AI Summary
[DOCUMENT_TYPE: syllabus]
**What This Document Is**
This is a syllabus for a graduate-level course focused on Meta-Analysis, offered within the Evaluation program at Western Michigan University. It outlines the structure, expectations, and learning objectives for a semester-long exploration of research synthesis techniques. The course delves into the methodologies used to systematically combine findings from multiple studies to arrive at more robust conclusions. It’s designed for students seeking advanced training in applied research and evaluation.
**Why This Document Matters**
This syllabus is essential for prospective students considering enrollment in EVAL 6970. It’s also valuable for researchers and practitioners interested in understanding the scope and depth of a rigorous meta-analysis training program. Anyone looking to build expertise in evidence-based practices, policy evaluation, or advanced quantitative analysis will find this overview helpful in determining if the course aligns with their professional development goals. Understanding the course’s focus will help you assess if your existing skillset meets the prerequisites for success.
**Common Limitations or Challenges**
This syllabus provides a high-level overview of the course. It does *not* contain the specific readings, assignments, or datasets used throughout the semester. It also doesn’t offer detailed instruction on *how* to perform meta-analytic techniques – that content is delivered within the course itself. The syllabus also doesn’t provide a substitute for a foundational understanding of statistics and research design.

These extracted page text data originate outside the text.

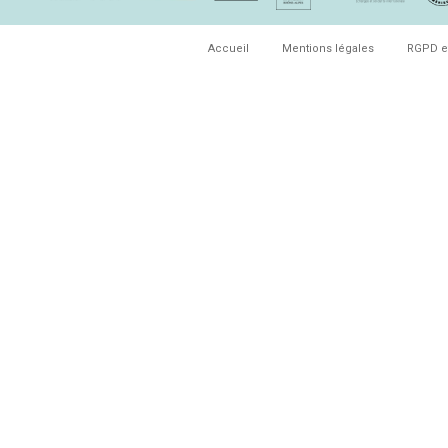
Accueil
Mentions légales
RGPD e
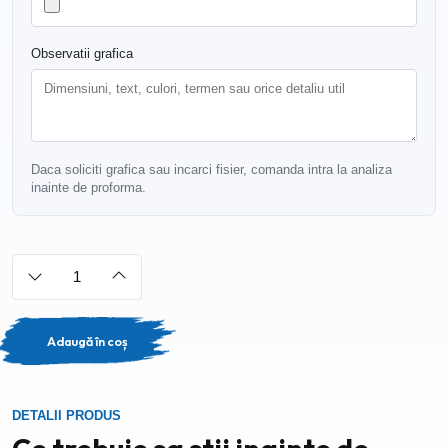
Observatii grafica
Daca soliciti grafica sau incarci fisier, comanda intra la analiza
inainte de proforma.
Adaugă în coș
DETALII PRODUS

**What This Document Provides**
* A detailed course description outlining the core topics covered.
* Information regarding course logistics, including meeting times and location.
* Instructor contact information and office hour policies.
* A comprehensive list of student learning objectives, detailing the skills students will develop.
* An overview of required resources, including textbooks and supplemental readings.
* Prerequisite recommendations to ensure student preparedness.
* A description of the software utilized in the course.